Les traductions ensuite sont remises aux chargés de programme qui ne maîtrisent pas forcément les langues, mais sont là pour soulever les problèmes en termes de niveau de langue, de technicité du vocabulaire et pour repérer tout ce qui peut sembler bizarre. Le prestataire est informé de ces remarques et doit rectifier le tir.

Programmes français/allemands

Tous les programmes sont systématiquement disponibles en deux langues. Les contributions (émissions) proposées par l’Allemagne sont traduites en français et vice versa. Par conséquent, la question principale qui se pose au service multilingue lors de la production d’un nouveau programme, ne concerne pas le fait ou non de traduire, mais porte sur le nombre de traductions à faire dans le cas d’un programme en langue tierce. Prenons l’exemple du pôle allemand qui aurait acheté un programme en bengali. L’Allemagne se charge de produire une version allemande du programme en question. C’est ensuite au service multilingue à Strasbourg d’en fournir une version française, ce dont il va charger un des prestataires. En général, le prestataire doit travailler à partir du texte source d’origine (dans cet exemple, du bengali en français), malgré la version déjà existante du programme en allemand. Dans certains cas, il peut arriver que le prestataire travaille à partir de la version allemande, sous réserve qu’elle soit excellente. Mais la présence d’un intervenant maîtrisant le bengali risque néanmoins d’être indispensable pour positionner correctement les sous-titres, par exemple.

Organisation du doublage

Dans le cas d’un doublage synchrone, les situations sont différentes selon la langue source. Dans le cas d’une langue courante comme l’anglais, le travail est confié à une société de doublage qui remet le travail à un traducteur/adaptateur. Une seule et même personne effectue à la fois la traduction et la synchronisation, les adaptations en labial et les autres opérations techniques.

Mais pour les langues plus rares, le travail va être divisé entre deux personnes : un premier traducteur effectue une traduction la plus brute possible, en collant au texte. Il ne se pose pas de problème de style, mais d’exactitude de l’information, de ton et reste très vigilant sur la longueur de sa traduction qui doit être très proche de celle de la langue originale. Intervient ensuite une deuxième personne, l’adaptateur qui ne comprend pas la langue d’origine, mais effectue tout le travail de synchronisation labiale à partir de la traduction brute. Plus le texte est complexe, plus les échanges entre ces deux personnes seront nombreux.

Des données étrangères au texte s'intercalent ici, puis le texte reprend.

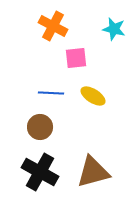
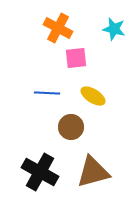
orange cross: moved 5 px right, 2 px down
blue line: moved 4 px left
brown circle: moved 31 px right
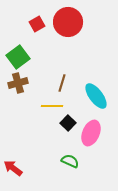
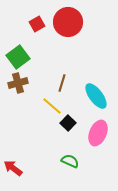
yellow line: rotated 40 degrees clockwise
pink ellipse: moved 7 px right
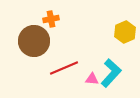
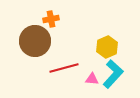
yellow hexagon: moved 18 px left, 15 px down
brown circle: moved 1 px right
red line: rotated 8 degrees clockwise
cyan L-shape: moved 2 px right, 1 px down
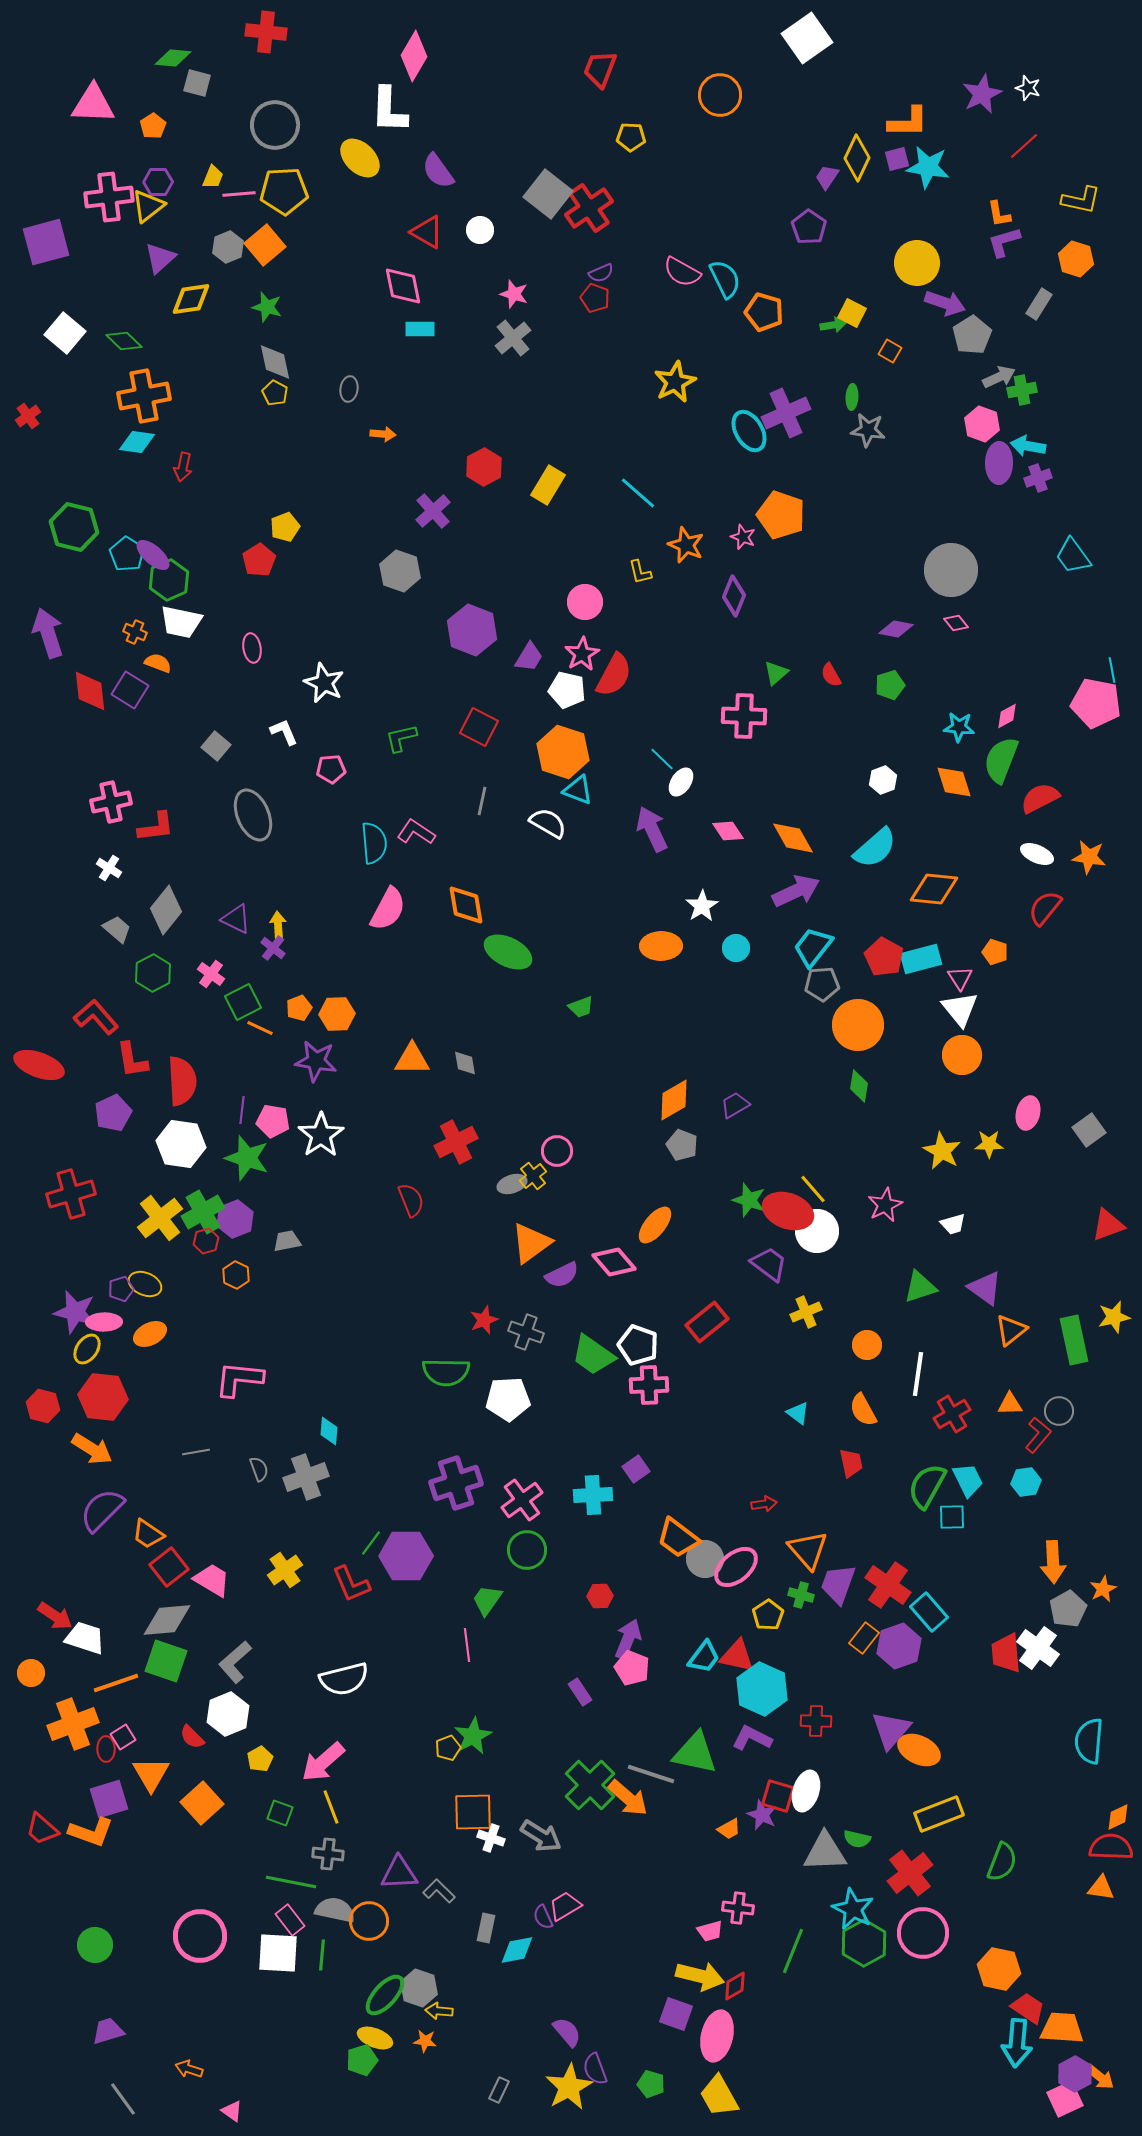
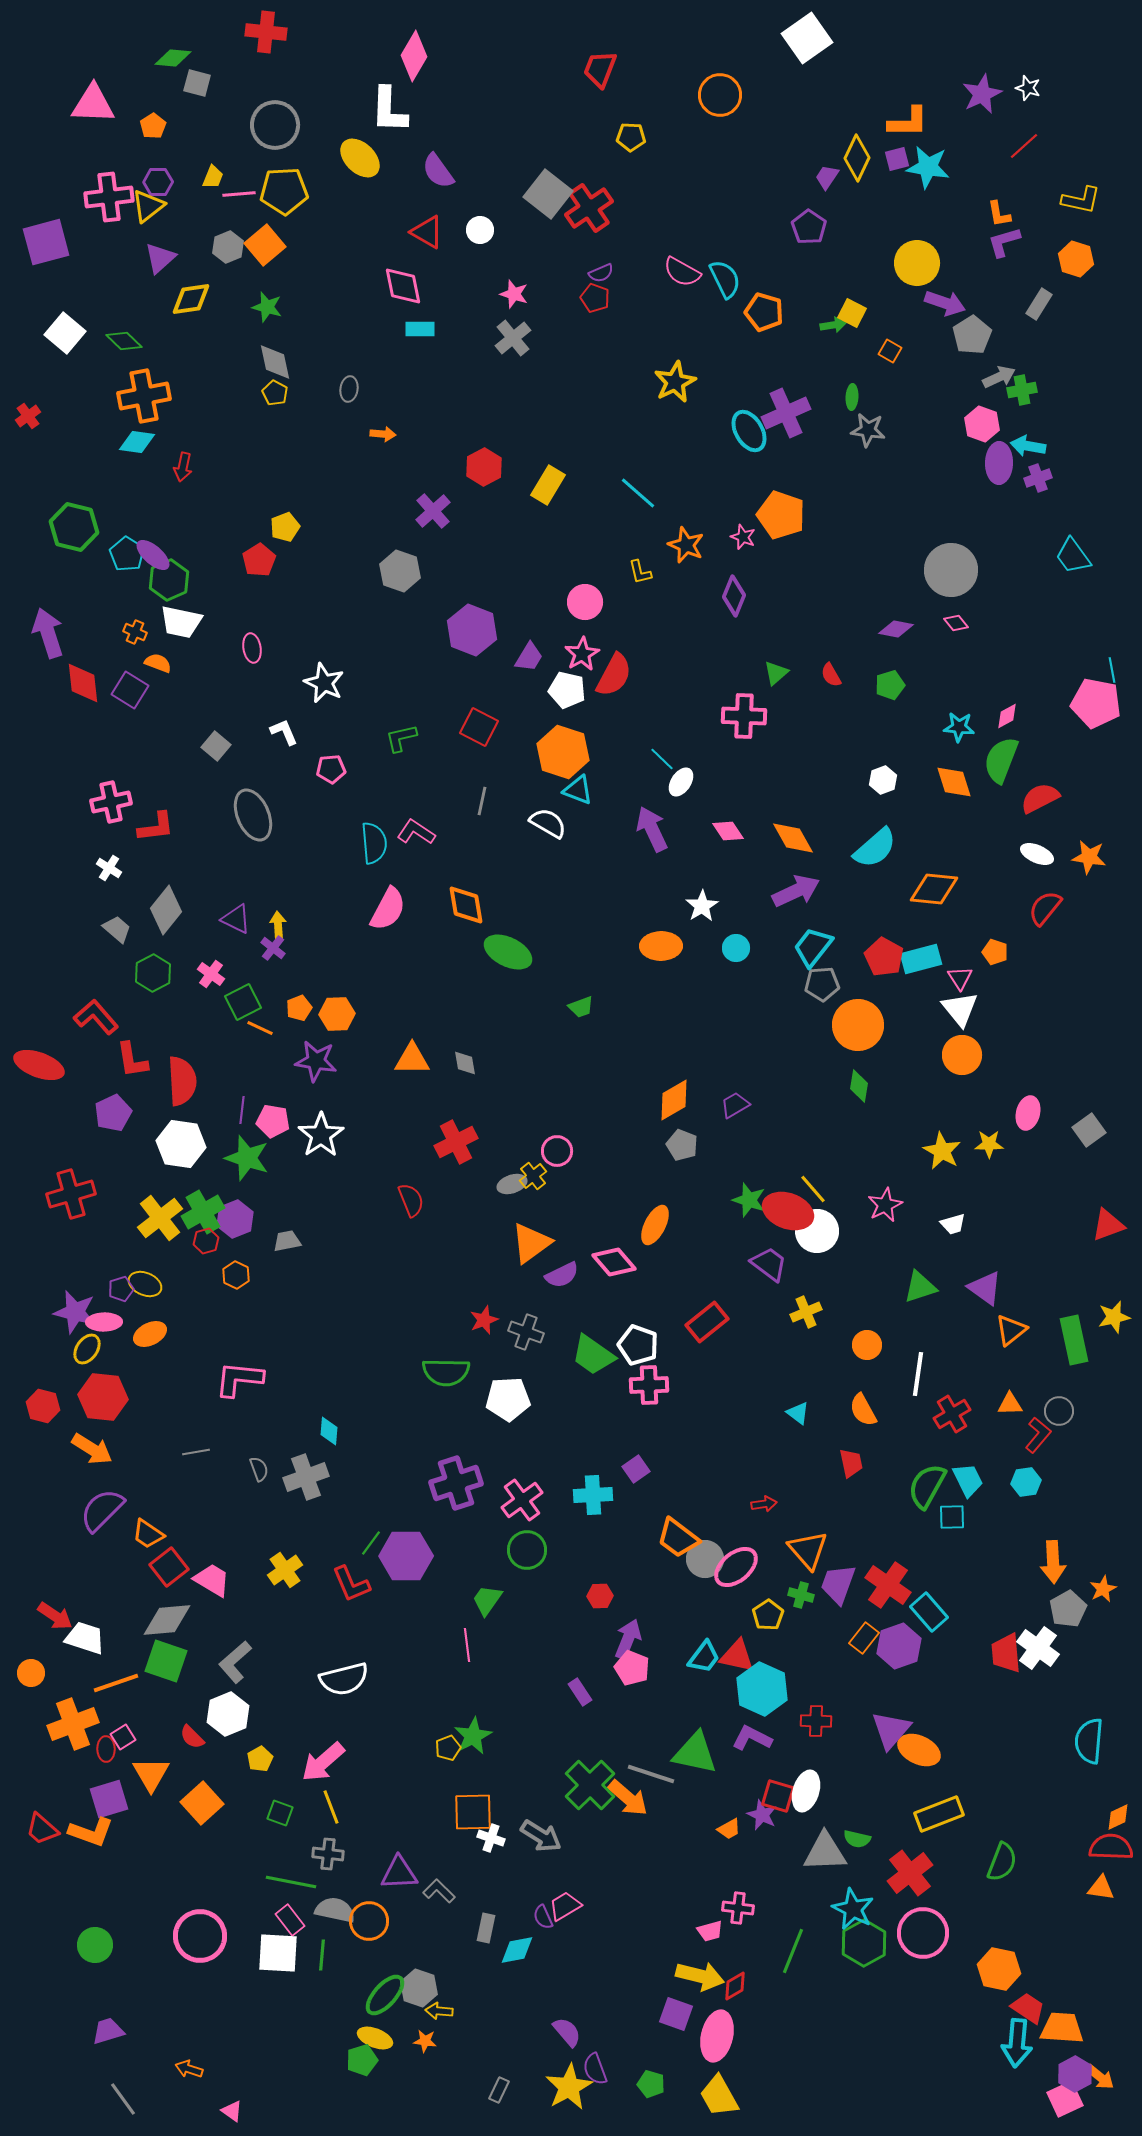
red diamond at (90, 691): moved 7 px left, 8 px up
orange ellipse at (655, 1225): rotated 12 degrees counterclockwise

Budget consacré au traitement linguistique à Arte

Sur le budget total (1 706 M.F.) de la chaîne en 1997, 63 % sont consacrés aux programmes. Sur ces 63 %, 8 %, soit 86 M.F., vont au traitement linguistique des programmes.

Toutes les émissions sont disponibles en deux langues.

Choix entre sous-titrage et doublage

Trois raisons justifient le choix en faveur du doublage. La première tient au public. Le sous-titrage fait fuir une grande partie du public en France, et la totalité en Allemagne. Il n’existe pas ou très peu de tradition des films sous-titrés dans les cinémas allemands, par exemple. Lorsqu’on observe le public d’Arte, on constate que c’est un public dont la moitié n’a pas le bac, donc des connaissance insuffisantes en langue ; par ailleurs, il s’agit d’un public relativement âgé, qui n’aime pas les sous-titres car la lecture en est malaisée et fatigante.

Deuxièmement, il faut reconnaître que même lorsqu’on comprend relativement bien une langue étrangère, passer toute une soirée à lire des sous-titres devient un exercice réellement fatigant. La troisième raison tient à la nature de l’oeuvre. Certaines se prêtent mieux que d’autres au sous-titrage qu’au doublage et vice versa.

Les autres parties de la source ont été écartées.